Hiya guys! Like myself, my cousin is an enormous fan of terrarium animals and today we went to a local reptile expo to see what they had. Everything there was awesome and they had more than their share of frogs. I almost got a blue poison dart frog which is my favorite frog species but I've decided to wait to do more research. However, my cousin came home with something truly special that she had personally wanted for quite some time. An axolotl! She's still thinking up a name and we likely won't be sure of gender for quite some time but we did some extra research and quickly went out and got the supplies for him/her. This was the second smallest one they had but extremely active and I think likely one of the most impressive I've ever seen. I don't have any real interest in keeping axolotls but I still enjoy them very much and look forward to seeing how her's comes along. I've heard they are fragile and sensitive animals though so care probably isn't going to be a breeze right off the bat. As far as we read apparently a filter in their tank at least at a young age can burn their gills, light can stress them, they are incredibly temperature sensitive, they adapt poorly to changes in water quality and at this age it's easier for them to get caught in something and hurt themselves though I've heard they are virtually indestructible and have incredible healing abilities so that's some hope at least. Any tips from you guys that I could share with her would be a great help.
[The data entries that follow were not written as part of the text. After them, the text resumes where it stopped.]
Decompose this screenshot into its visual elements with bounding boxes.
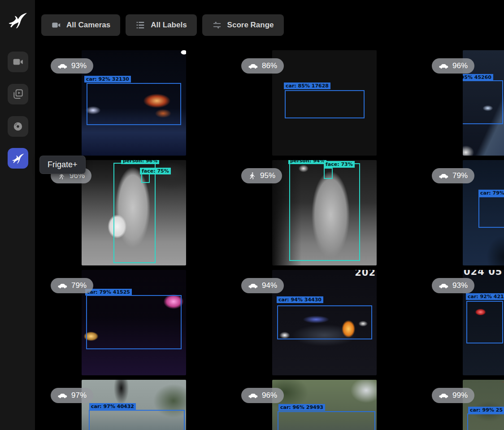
car-icon: [57, 282, 67, 289]
score-badge: 93%: [432, 278, 474, 293]
snapshot-cell: 96% car: 95% 45260: [424, 50, 504, 156]
snapshot-thumbnail[interactable]: car: 96% 29493: [272, 380, 377, 430]
face-box: [324, 168, 333, 179]
score-badge: 97%: [51, 388, 93, 403]
sidebar-item-export[interactable]: [8, 116, 28, 137]
score-badge: 94%: [241, 278, 284, 293]
car-icon: [439, 392, 448, 399]
car-icon: [57, 62, 67, 69]
camera-timestamp: 024 05 0: [464, 270, 504, 277]
sidebar-item-review[interactable]: [8, 84, 28, 104]
detection-label: car: 79%: [478, 190, 504, 196]
score-badge-value: 93%: [71, 61, 87, 70]
detection-box: [466, 301, 503, 343]
score-badge: 79%: [432, 168, 474, 183]
score-badge-value: 96%: [452, 61, 468, 70]
score-badge: 96%: [241, 388, 284, 403]
detection-box: [478, 196, 504, 228]
snapshot-thumbnail[interactable]: car: 85% 17628: [272, 50, 377, 156]
snapshot-thumbnail[interactable]: person: 96% face: 75%: [82, 160, 186, 265]
score-badge: 86%: [241, 58, 284, 74]
detection-box: [87, 83, 181, 125]
score-badge-value: 97%: [71, 391, 87, 400]
snapshot-cell: 96% person: 96% face: 75%: [43, 160, 225, 265]
score-badge-value: 94%: [262, 281, 277, 290]
snapshot-thumbnail[interactable]: 202 car: 94% 34430: [272, 270, 377, 375]
score-badge-value: 79%: [71, 281, 87, 290]
score-badge-value: 95%: [260, 171, 275, 180]
frigate-plus-tooltip: Frigate+: [39, 156, 86, 174]
score-range-label: Score Range: [227, 21, 274, 30]
frigate-logo: [7, 10, 28, 30]
score-badge-value: 86%: [262, 61, 277, 70]
detection-box: [467, 413, 504, 430]
detection-label: car: 92% 32130: [84, 76, 131, 83]
detection-label: car: 85% 17628: [284, 83, 330, 89]
car-icon: [248, 282, 258, 289]
app-sidebar: [0, 0, 35, 430]
frigate-bird-icon: [7, 10, 28, 30]
sliders-icon: [212, 20, 222, 30]
detection-label: car: 94% 34430: [277, 296, 323, 303]
video-camera-icon: [12, 56, 24, 68]
snapshot-cell: 93% 024 05 0 car: 92% 42186: [424, 270, 504, 375]
detection-box: [277, 305, 372, 339]
person-icon: [248, 172, 256, 180]
detection-label: person: 96%: [121, 160, 159, 164]
snapshot-cell: 86% car: 85% 17628: [234, 50, 415, 156]
snapshot-cell: 94% 202 car: 94% 34430: [234, 270, 415, 375]
camera-icon: [51, 20, 61, 30]
snapshot-thumbnail[interactable]: person: 94% face: 73%: [272, 160, 377, 265]
car-icon: [248, 62, 258, 69]
score-badge-value: 99%: [452, 391, 468, 400]
car-icon: [439, 282, 448, 289]
detection-box: [285, 90, 365, 118]
score-badge: 93%: [51, 58, 93, 74]
snapshot-thumbnail[interactable]: car: 97% 40432: [82, 380, 186, 430]
face-box: [141, 173, 150, 183]
score-badge: 96%: [432, 58, 474, 74]
score-badge-value: 79%: [452, 171, 468, 180]
disc-icon: [12, 121, 24, 132]
frigate-bird-icon: [11, 152, 25, 165]
car-icon: [439, 62, 448, 69]
filter-toolbar: All Cameras All Labels Score Range: [41, 14, 284, 36]
snapshot-thumbnail[interactable]: car: 79% 41525: [82, 270, 186, 375]
sidebar-item-cameras[interactable]: [8, 52, 28, 72]
car-icon: [248, 392, 258, 399]
detection-label: car: 97% 40432: [89, 403, 136, 410]
detection-box: [86, 295, 182, 349]
score-badge-value: 93%: [452, 281, 468, 290]
score-range-button[interactable]: Score Range: [202, 14, 284, 36]
car-icon: [439, 172, 448, 179]
playback-icon: [12, 88, 24, 100]
detection-label: person: 94%: [288, 160, 326, 164]
list-icon: [135, 20, 145, 30]
snapshot-cell: 79% car: 79%: [424, 160, 504, 265]
detection-box: [89, 410, 185, 430]
snapshot-thumbnail[interactable]: car: 99% 25: [463, 380, 504, 430]
detection-label: car: 79% 41525: [85, 289, 132, 295]
snapshot-grid: 93% car: 92% 32130 86% car: 85% 17628 96…: [43, 50, 504, 430]
face-label: face: 73%: [324, 161, 355, 168]
snapshot-cell: 96% car: 96% 29493: [234, 380, 415, 430]
all-cameras-label: All Cameras: [66, 21, 110, 30]
snapshot-cell: 93% car: 92% 32130: [43, 50, 225, 156]
camera-timestamp: 202: [355, 270, 376, 278]
detection-box: [278, 411, 375, 430]
snapshot-thumbnail[interactable]: car: 92% 32130: [82, 50, 186, 156]
score-badge: 79%: [51, 278, 93, 293]
snapshot-cell: 95% person: 94% face: 73%: [234, 160, 415, 265]
score-badge: 99%: [432, 388, 474, 403]
all-cameras-button[interactable]: All Cameras: [41, 14, 120, 36]
score-badge-value: 96%: [262, 391, 277, 400]
all-labels-button[interactable]: All Labels: [126, 14, 196, 36]
detection-box: [463, 80, 503, 124]
detection-label: car: 92% 42186: [466, 293, 504, 300]
detection-label: car: 96% 29493: [278, 404, 325, 411]
score-badge: 95%: [241, 168, 282, 183]
sidebar-item-frigate-plus[interactable]: [8, 148, 28, 169]
all-labels-label: All Labels: [151, 21, 187, 30]
detection-label: car: 99% 25: [468, 407, 504, 413]
face-label: face: 75%: [140, 168, 171, 174]
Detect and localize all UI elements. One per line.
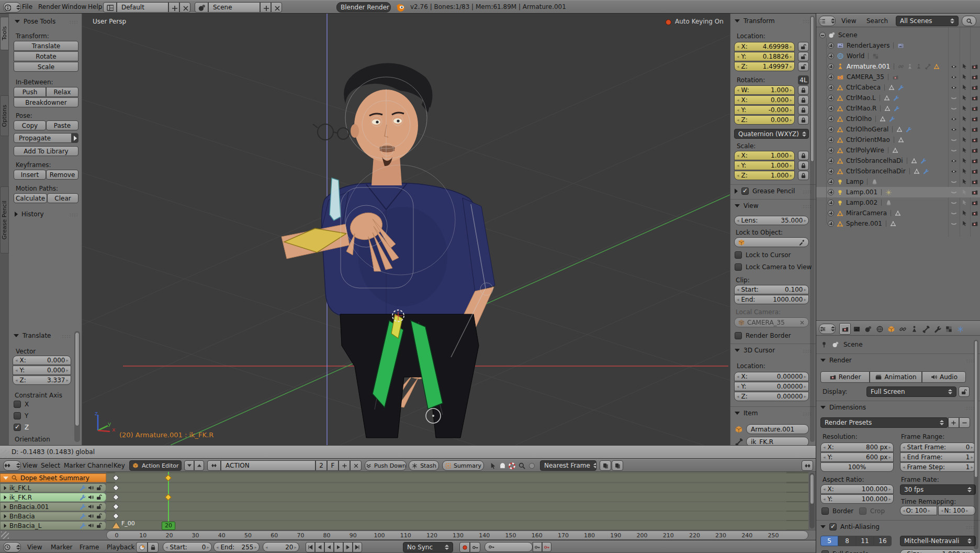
push-button[interactable]: Push [14, 87, 46, 97]
aa-samples-11-button[interactable]: 11 [856, 536, 874, 546]
outliner-row-mirarcamera[interactable]: MirarCamera [816, 208, 980, 218]
tab-options[interactable]: Options [0, 95, 9, 136]
channel-bnbacia-001[interactable]: BnBacia.001 [0, 502, 106, 511]
location-y-unlock-icon[interactable] [798, 52, 809, 61]
visibility-eye-icon[interactable] [950, 168, 958, 175]
pin-icon[interactable] [820, 341, 828, 348]
rotation-y-lock-icon[interactable] [798, 105, 809, 115]
action-unlink-button[interactable] [350, 460, 362, 471]
location-z-unlock-icon[interactable] [798, 62, 809, 71]
cursor-z-field[interactable]: Z:0.00000 [734, 392, 809, 401]
play-reverse-button[interactable] [324, 542, 334, 552]
menu-file[interactable]: File [22, 1, 32, 13]
visibility-eye-closed-icon[interactable] [950, 220, 958, 227]
menu-help[interactable]: Help [88, 1, 102, 13]
dope-v-scrollbar[interactable] [809, 473, 815, 528]
crop-checkbox[interactable]: Crop [859, 507, 885, 515]
outliner-scope-select[interactable]: All Scenes [896, 16, 959, 26]
editor-type-properties-button[interactable] [819, 324, 836, 334]
tab-constraints[interactable] [897, 323, 908, 335]
render-presets-select[interactable]: Render Presets [820, 417, 948, 428]
remap-new-field[interactable]: N: 100 [938, 506, 976, 515]
prev-keyframe-button[interactable] [315, 542, 324, 552]
remap-old-field[interactable]: O: 100 [900, 506, 937, 515]
action-name-field[interactable]: ACTION [221, 460, 316, 471]
render-border-checkbox[interactable]: Render Border [735, 332, 791, 339]
rotate-button[interactable]: Rotate [14, 51, 78, 61]
renderable-icon[interactable] [971, 178, 978, 185]
outliner-row-lamp-001[interactable]: Lamp.001 [816, 187, 980, 197]
clip-start-field[interactable]: Start:0.100 [734, 285, 809, 294]
paste-button[interactable]: Paste [46, 120, 78, 130]
visibility-eye-closed-icon[interactable] [950, 147, 958, 154]
outliner-row-ctrlsobrancelhadir[interactable]: CtrlSobrancelhaDir [816, 166, 980, 176]
remove-keyframe-button[interactable]: Remove [46, 170, 78, 180]
view-panel-header[interactable]: View [735, 202, 812, 209]
propagate-button[interactable]: Propagate [14, 133, 72, 143]
action-new-button[interactable] [339, 460, 350, 471]
renderable-icon[interactable] [971, 147, 978, 154]
visibility-eye-closed-icon[interactable] [950, 209, 958, 217]
editor-type-outliner-button[interactable] [819, 16, 836, 26]
outliner-menu-search[interactable]: Search [866, 14, 888, 28]
copy-keyframes-button[interactable] [600, 460, 611, 471]
history-panel-header[interactable]: History [15, 211, 78, 218]
full-sample-checkbox[interactable]: Full Sample [821, 550, 869, 553]
item-panel-header[interactable]: Item [735, 410, 812, 417]
scale-x-lock-icon[interactable] [798, 151, 809, 160]
item-bone-field[interactable]: ik_FK.R [746, 437, 809, 445]
grease-pencil-panel-header[interactable]: Grease Pencil [735, 187, 812, 195]
location-z-field[interactable]: Z:1.49997 [734, 62, 795, 71]
frame-start-field[interactable]: Start:0 [163, 542, 212, 552]
render-still-button[interactable]: Render [820, 371, 870, 383]
rotation-x-field[interactable]: X:0.000 [734, 95, 795, 105]
menu-render[interactable]: Render [38, 1, 61, 13]
visibility-eye-closed-icon[interactable] [950, 199, 958, 206]
next-keyframe-button[interactable] [343, 542, 353, 552]
dope-ruler-scrollbar[interactable]: 0102030405060708090100110120130140150160… [106, 530, 808, 540]
renderable-icon[interactable] [971, 189, 978, 196]
rotation-z-lock-icon[interactable] [798, 115, 809, 125]
scene-icon[interactable] [195, 2, 208, 13]
aa-samples-16-button[interactable]: 16 [874, 536, 892, 546]
renderable-icon[interactable] [971, 157, 978, 164]
channel-ik-fk-r[interactable]: ik_FK.R [0, 493, 106, 502]
start-frame-field[interactable]: Start Frame:0 [900, 443, 976, 452]
clear-button[interactable]: Clear [47, 193, 78, 203]
layout-delete-button[interactable] [179, 2, 190, 13]
location-y-field[interactable]: Y:0.18826 [734, 52, 795, 61]
constraint-y-checkbox[interactable]: Y [14, 412, 28, 419]
dope-menu-key[interactable]: Key [114, 459, 125, 472]
scale-y-field[interactable]: Y:1.000 [734, 161, 795, 170]
channel-ik-fk-l[interactable]: ik_FK.L [0, 483, 106, 492]
constraint-z-checkbox[interactable]: Z [14, 424, 29, 431]
scale-button[interactable]: Scale [14, 62, 78, 72]
renderable-icon[interactable] [971, 94, 978, 102]
rotation-z-field[interactable]: Z:0.000 [734, 115, 795, 125]
preset-remove-button[interactable] [959, 417, 970, 428]
cursor-y-field[interactable]: Y:0.00000 [734, 382, 809, 391]
filter-dot-icon[interactable] [529, 463, 535, 469]
dope-menu-channel[interactable]: Channel [87, 459, 113, 472]
time-menu-view[interactable]: View [27, 541, 42, 553]
rotation-x-lock-icon[interactable] [798, 95, 809, 105]
toolshelf-scrollbar[interactable] [74, 331, 80, 442]
current-frame-field[interactable]: 20 [263, 542, 299, 552]
action-id-icon[interactable] [207, 460, 221, 471]
breakdowner-button[interactable]: Breakdowner [14, 97, 78, 107]
transform-panel-header[interactable]: Transform [735, 17, 812, 25]
resolution-y-field[interactable]: Y:600 px [820, 452, 894, 462]
tab-world[interactable] [874, 323, 885, 335]
location-x-field[interactable]: X:4.69998 [734, 42, 795, 51]
local-camera-field[interactable]: CAMERA_35 [734, 317, 809, 327]
visibility-eye-closed-icon[interactable] [950, 136, 958, 143]
outliner-row-lamp-002[interactable]: Lamp.002 [816, 197, 980, 208]
selectable-icon[interactable] [961, 189, 968, 195]
display-mode-select[interactable]: Full Screen [866, 386, 956, 397]
editor-type-dopesheet-button[interactable] [3, 460, 21, 471]
layout-add-button[interactable] [168, 2, 179, 13]
outliner-row-camera-35[interactable]: CAMERA_35 [816, 72, 980, 82]
menu-window[interactable]: Window [62, 1, 86, 13]
filter-search-icon[interactable] [518, 462, 526, 470]
tab-armature-data[interactable] [908, 323, 920, 335]
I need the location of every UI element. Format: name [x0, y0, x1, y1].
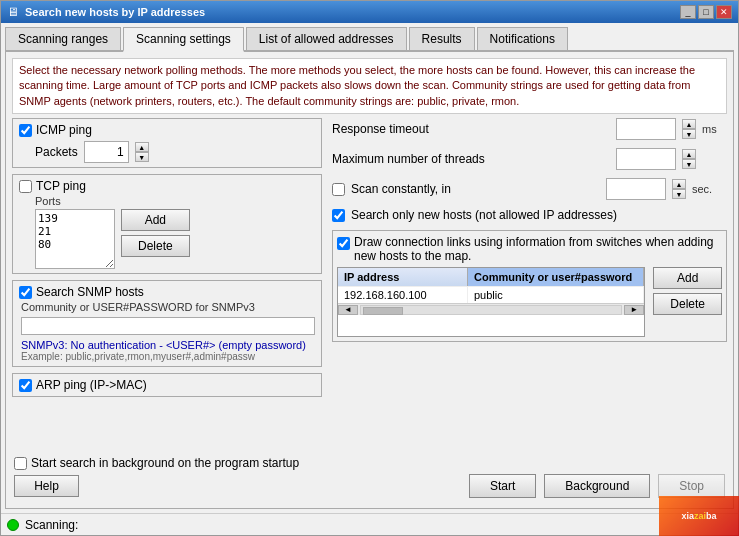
response-timeout-spin-up[interactable]: ▲	[682, 119, 696, 129]
max-threads-spin-down[interactable]: ▼	[682, 159, 696, 169]
scan-constantly-spin-up[interactable]: ▲	[672, 179, 686, 189]
start-button[interactable]: Start	[469, 474, 536, 498]
table-row[interactable]: 192.168.160.100 public	[338, 286, 644, 303]
minimize-button[interactable]: _	[680, 5, 696, 19]
ports-list[interactable]: 139 21 80	[35, 209, 115, 269]
close-button[interactable]: ✕	[716, 5, 732, 19]
icmp-checkbox[interactable]	[19, 124, 32, 137]
status-indicator	[7, 519, 19, 531]
info-text: Select the necessary network polling met…	[19, 64, 695, 107]
community-input[interactable]: public,private,rmon	[21, 317, 315, 335]
snmp-checkbox[interactable]	[19, 286, 32, 299]
stop-button[interactable]: Stop	[658, 474, 725, 498]
scan-constantly-input[interactable]: 120	[606, 178, 666, 200]
table-cell-community: public	[468, 287, 644, 303]
tab-allowed-addresses[interactable]: List of allowed addresses	[246, 27, 407, 50]
background-button[interactable]: Background	[544, 474, 650, 498]
packets-spin-up[interactable]: ▲	[135, 142, 149, 152]
max-threads-input[interactable]: 30	[616, 148, 676, 170]
tcp-group: TCP ping Ports 139 21 80 Add Delete	[12, 174, 322, 274]
response-timeout-unit: ms	[702, 123, 727, 135]
tcp-checkbox[interactable]	[19, 180, 32, 193]
response-timeout-row: Response timeout 500 ▲ ▼ ms	[332, 118, 727, 140]
scan-constantly-row: Scan constantly, in 120 ▲ ▼ sec.	[332, 178, 727, 200]
new-hosts-checkbox[interactable]	[332, 209, 345, 222]
tab-bar: Scanning ranges Scanning settings List o…	[5, 27, 734, 52]
help-button[interactable]: Help	[14, 475, 79, 497]
packets-spin-down[interactable]: ▼	[135, 152, 149, 162]
table-header-community: Community or user#password	[468, 268, 644, 286]
draw-connections-group: Draw connection links using information …	[332, 230, 727, 342]
background-startup-row: Start search in background on the progra…	[14, 456, 725, 470]
max-threads-row: Maximum number of threads 30 ▲ ▼	[332, 148, 727, 170]
max-threads-label: Maximum number of threads	[332, 152, 610, 166]
window-icon: 🖥	[7, 5, 21, 19]
tcp-add-button[interactable]: Add	[121, 209, 190, 231]
snmp-group: Search SNMP hosts Community or USER#PASS…	[12, 280, 322, 367]
tab-notifications[interactable]: Notifications	[477, 27, 568, 50]
ports-label: Ports	[35, 195, 315, 207]
scroll-left[interactable]: ◄	[338, 305, 358, 315]
arp-checkbox[interactable]	[19, 379, 32, 392]
icmp-label: ICMP ping	[36, 123, 92, 137]
scan-constantly-label: Scan constantly, in	[351, 182, 600, 196]
tcp-label: TCP ping	[36, 179, 86, 193]
response-timeout-input[interactable]: 500	[616, 118, 676, 140]
tcp-delete-button[interactable]: Delete	[121, 235, 190, 257]
info-box: Select the necessary network polling met…	[12, 58, 727, 114]
arp-group: ARP ping (IP->MAC)	[12, 373, 322, 397]
icmp-group: ICMP ping Packets 1 ▲ ▼	[12, 118, 322, 168]
snmp-label: Search SNMP hosts	[36, 285, 144, 299]
scroll-track[interactable]	[360, 305, 622, 315]
arp-label: ARP ping (IP->MAC)	[36, 378, 147, 392]
community-label: Community or USER#PASSWORD for SNMPv3	[21, 301, 315, 313]
scroll-thumb[interactable]	[363, 307, 403, 315]
status-label: Scanning:	[25, 518, 78, 532]
background-startup-checkbox[interactable]	[14, 457, 27, 470]
tab-scanning-ranges[interactable]: Scanning ranges	[5, 27, 121, 50]
response-timeout-spin-down[interactable]: ▼	[682, 129, 696, 139]
maximize-button[interactable]: □	[698, 5, 714, 19]
draw-connections-checkbox[interactable]	[337, 237, 350, 250]
packets-input[interactable]: 1	[84, 141, 129, 163]
new-hosts-row: Search only new hosts (not allowed IP ad…	[332, 208, 727, 222]
table-header-ip: IP address	[338, 268, 468, 286]
scan-constantly-spin-down[interactable]: ▼	[672, 189, 686, 199]
status-bar: Scanning:	[1, 513, 738, 535]
scroll-right[interactable]: ►	[624, 305, 644, 315]
draw-connections-label1: Draw connection links using information …	[354, 235, 714, 249]
table-cell-ip: 192.168.160.100	[338, 287, 468, 303]
response-timeout-label: Response timeout	[332, 122, 610, 136]
scan-constantly-checkbox[interactable]	[332, 183, 345, 196]
packets-label: Packets	[35, 145, 78, 159]
snmpv3-info: SNMPv3: No authentication - <USER#> (emp…	[21, 339, 315, 351]
background-startup-label: Start search in background on the progra…	[31, 456, 299, 470]
scan-constantly-unit: sec.	[692, 183, 727, 195]
tab-results[interactable]: Results	[409, 27, 475, 50]
table-add-button[interactable]: Add	[653, 267, 722, 289]
window-title: Search new hosts by IP addresses	[25, 6, 205, 18]
snmpv3-link[interactable]: SNMPv3: No authentication - <USER#> (emp…	[21, 339, 306, 351]
example-text: Example: public,private,rmon,myuser#,adm…	[21, 351, 315, 362]
draw-connections-label2: new hosts to the map.	[354, 249, 714, 263]
max-threads-spin-up[interactable]: ▲	[682, 149, 696, 159]
new-hosts-label: Search only new hosts (not allowed IP ad…	[351, 208, 617, 222]
watermark: xiazaiba	[659, 496, 739, 536]
tab-scanning-settings[interactable]: Scanning settings	[123, 27, 244, 52]
title-bar: 🖥 Search new hosts by IP addresses _ □ ✕	[1, 1, 738, 23]
table-delete-button[interactable]: Delete	[653, 293, 722, 315]
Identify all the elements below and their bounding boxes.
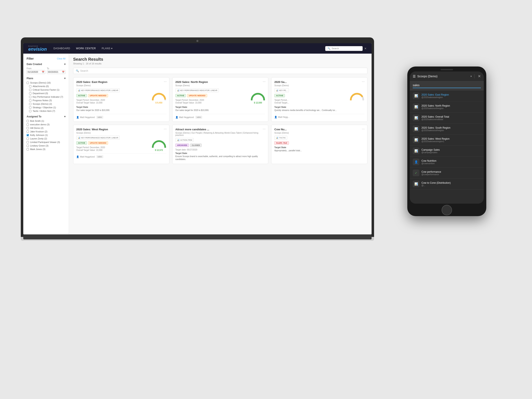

As he/she is small he/she is currently living in a 10 gallon tank with large round rocks covering the bottom and lacking a filter or currently any lights or heaters. The food she's using are thawed bloodworms which the breeder was feeding him/her and although we couldn't find axolotl pellets we were told they can take small cichlid pellets. I have a good feeling the animal is going to thrive though. It's not even mine and I'm in love with this creature! I can't wait to see how he/she grows.

----------

Cliygh and Mia 2

----------


## Xavier

They look very pretty and healthy! Great new addition,  your cousin made a great choice!

----------


## Rotund Frogo

Looks like you know your stuff pretty well. Mind to give us an update

Also, salamander pellets are available, but I dont seen them very often

Sent from my SM-G960U using Tapatalk

----------


## Nevernoire

Looks pretty good, but I'd recommend newt pellets and also a 20 gallon tank instead of the 10 gallon.

----------